What to do during an incident - alphagov/notifications-manuals GitHub Wiki
Security incidents and data breaches
You should follow the normal process below but you also need to follow the GDS guidance and specifically:
-
If the incident is related to cyber security then you should report this to the Cyber Security team as soon as possible.
-
If the incident involves a data breach it should be reported to the GDS Privacy team at [email protected].
-
If the incident involves a data breach it should be reported to the Cabinet Office Data Protection Officer at [email protected]. This doesn't need to be done until we've reached a conclusion of what data has been lost. Check with the GDS Privacy team as they might do this on our behalf.
-
If the incident involves spamming or phishing from our platform inform NCSC at [email protected] after you have gathered information on who and what was sent.
You may need to do just one of these or you may need to do all of them depending on the incident.
We also suggest you include the GDS Information Assurance team ([email protected]) in either situation.
Normal incidents
It's better to assume something is an incident and start documenting it early.
-
Nominate an incident lead and comms lead and write their names in slack:
- The incident lead should prioritise technical investigation and fixes.
- The comms lead should be responsible for communicating the incident to both our users and internal stakeholders.
- The comms lead should ensure events are well documented in an incident report.

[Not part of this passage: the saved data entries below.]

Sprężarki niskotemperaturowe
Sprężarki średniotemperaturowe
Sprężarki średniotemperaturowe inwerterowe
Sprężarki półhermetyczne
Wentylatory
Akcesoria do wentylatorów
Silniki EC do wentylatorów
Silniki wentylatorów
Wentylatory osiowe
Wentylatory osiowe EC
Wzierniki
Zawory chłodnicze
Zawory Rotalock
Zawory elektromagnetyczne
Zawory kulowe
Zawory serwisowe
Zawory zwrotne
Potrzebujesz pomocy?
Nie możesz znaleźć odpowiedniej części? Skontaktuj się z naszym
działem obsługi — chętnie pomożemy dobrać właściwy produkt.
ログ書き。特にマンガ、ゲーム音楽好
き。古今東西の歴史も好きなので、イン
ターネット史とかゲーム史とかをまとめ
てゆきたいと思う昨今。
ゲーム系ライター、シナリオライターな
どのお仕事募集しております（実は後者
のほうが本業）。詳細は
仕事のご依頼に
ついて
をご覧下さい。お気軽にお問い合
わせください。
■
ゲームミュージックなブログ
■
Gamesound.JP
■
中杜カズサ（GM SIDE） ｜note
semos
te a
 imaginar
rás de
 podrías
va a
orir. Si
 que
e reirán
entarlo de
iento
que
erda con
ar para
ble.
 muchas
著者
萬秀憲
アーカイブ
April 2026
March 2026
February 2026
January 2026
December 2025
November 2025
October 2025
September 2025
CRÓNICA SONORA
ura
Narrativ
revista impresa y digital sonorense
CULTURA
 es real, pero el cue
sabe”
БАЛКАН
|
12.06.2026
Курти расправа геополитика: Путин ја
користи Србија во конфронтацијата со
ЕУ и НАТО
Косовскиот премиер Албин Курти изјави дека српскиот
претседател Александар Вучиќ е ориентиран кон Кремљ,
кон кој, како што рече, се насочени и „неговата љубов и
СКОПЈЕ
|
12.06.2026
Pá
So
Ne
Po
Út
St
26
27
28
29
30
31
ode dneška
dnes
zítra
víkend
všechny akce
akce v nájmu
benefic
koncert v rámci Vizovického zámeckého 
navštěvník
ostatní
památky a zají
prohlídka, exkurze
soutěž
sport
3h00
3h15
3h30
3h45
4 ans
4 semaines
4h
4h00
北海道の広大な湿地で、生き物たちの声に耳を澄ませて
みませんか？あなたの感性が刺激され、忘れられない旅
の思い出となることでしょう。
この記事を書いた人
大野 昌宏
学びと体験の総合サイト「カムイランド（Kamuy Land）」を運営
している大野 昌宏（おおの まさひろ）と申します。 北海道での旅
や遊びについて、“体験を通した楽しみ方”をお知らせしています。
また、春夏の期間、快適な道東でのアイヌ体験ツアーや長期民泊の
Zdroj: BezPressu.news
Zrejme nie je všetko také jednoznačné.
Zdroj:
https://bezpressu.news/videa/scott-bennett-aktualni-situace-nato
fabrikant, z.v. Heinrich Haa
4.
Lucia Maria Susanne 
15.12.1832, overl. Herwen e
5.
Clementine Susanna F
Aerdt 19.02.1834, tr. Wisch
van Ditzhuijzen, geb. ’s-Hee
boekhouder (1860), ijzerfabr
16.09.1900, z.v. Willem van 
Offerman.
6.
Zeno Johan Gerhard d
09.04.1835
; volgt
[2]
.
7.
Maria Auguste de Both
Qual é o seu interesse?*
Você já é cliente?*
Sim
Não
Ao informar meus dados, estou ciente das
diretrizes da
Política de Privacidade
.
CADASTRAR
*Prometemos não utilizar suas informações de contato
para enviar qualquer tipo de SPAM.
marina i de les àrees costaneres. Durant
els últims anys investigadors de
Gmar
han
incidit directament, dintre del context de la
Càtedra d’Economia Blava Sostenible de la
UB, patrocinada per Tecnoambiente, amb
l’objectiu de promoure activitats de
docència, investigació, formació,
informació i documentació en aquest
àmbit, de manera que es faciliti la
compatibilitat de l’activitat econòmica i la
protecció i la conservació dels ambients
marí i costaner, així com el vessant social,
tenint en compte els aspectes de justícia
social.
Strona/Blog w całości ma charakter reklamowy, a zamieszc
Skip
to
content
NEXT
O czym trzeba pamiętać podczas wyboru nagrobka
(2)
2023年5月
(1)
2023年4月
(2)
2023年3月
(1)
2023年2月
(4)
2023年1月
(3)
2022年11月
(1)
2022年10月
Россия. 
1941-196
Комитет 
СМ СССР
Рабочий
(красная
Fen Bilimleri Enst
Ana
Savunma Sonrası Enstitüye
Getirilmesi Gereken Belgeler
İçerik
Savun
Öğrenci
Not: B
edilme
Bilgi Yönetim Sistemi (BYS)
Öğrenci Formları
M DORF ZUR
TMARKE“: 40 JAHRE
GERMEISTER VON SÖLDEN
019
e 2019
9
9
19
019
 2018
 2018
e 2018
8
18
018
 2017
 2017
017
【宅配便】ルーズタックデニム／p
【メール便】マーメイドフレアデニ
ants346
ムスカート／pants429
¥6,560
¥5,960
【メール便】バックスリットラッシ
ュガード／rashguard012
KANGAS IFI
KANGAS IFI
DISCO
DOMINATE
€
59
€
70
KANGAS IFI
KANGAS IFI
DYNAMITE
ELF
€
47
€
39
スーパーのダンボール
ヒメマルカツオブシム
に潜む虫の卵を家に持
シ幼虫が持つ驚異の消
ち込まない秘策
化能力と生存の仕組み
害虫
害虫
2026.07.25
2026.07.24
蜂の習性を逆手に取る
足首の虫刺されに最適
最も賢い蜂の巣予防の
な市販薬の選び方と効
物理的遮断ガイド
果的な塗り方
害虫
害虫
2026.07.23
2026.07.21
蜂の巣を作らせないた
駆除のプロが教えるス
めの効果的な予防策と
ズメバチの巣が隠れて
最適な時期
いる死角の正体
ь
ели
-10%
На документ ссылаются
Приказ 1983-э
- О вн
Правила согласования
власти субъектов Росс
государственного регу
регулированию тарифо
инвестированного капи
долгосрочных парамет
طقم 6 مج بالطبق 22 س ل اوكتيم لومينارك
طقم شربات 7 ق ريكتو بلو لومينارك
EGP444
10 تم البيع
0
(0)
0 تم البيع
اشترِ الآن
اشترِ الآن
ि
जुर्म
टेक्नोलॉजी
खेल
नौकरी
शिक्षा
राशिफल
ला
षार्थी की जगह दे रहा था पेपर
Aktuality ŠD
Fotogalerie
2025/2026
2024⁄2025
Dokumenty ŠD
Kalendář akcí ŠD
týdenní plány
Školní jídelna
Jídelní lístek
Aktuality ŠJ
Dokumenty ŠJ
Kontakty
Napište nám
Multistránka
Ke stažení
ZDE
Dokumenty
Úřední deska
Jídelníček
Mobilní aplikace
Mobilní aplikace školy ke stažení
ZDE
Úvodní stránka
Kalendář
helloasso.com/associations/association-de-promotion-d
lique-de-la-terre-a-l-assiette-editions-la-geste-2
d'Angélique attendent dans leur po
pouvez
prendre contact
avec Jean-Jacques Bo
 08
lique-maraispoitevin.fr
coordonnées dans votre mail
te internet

- The comms lead may decide to delegate note taking in the incident report to another team member if they have too much to do.
- If an incident is severe or high profile, ask a product manager or designer to help with public comms.
-
Comms lead to begin note taking in a Google Doc and share in #govuk-notify-incident:
-
Join the standing incident Meet and remind people you're in there:
- Only the comms lead and the incident lead need to be in the Meet.
- Other people can listen in for info or if one of the incident people asks for help. Having a standing Meet allows people to join easily and find where the discussion is happening
-
Comms lead to update Statuspage if necessary.
-
Once the incident investigation is in a good state and we understand the impact the comms lead should notify GDS stakeholders about the incident. You should assume the readers have minimal knowledge of Notify so make sure in your email you are clear about what the user impact is in plain english. Comms to our users should take priority over comms to GDS stakeholders.
- Send details of the incident to the [email protected] and the [email protected] groups, and CC notify-support@ email address for reference.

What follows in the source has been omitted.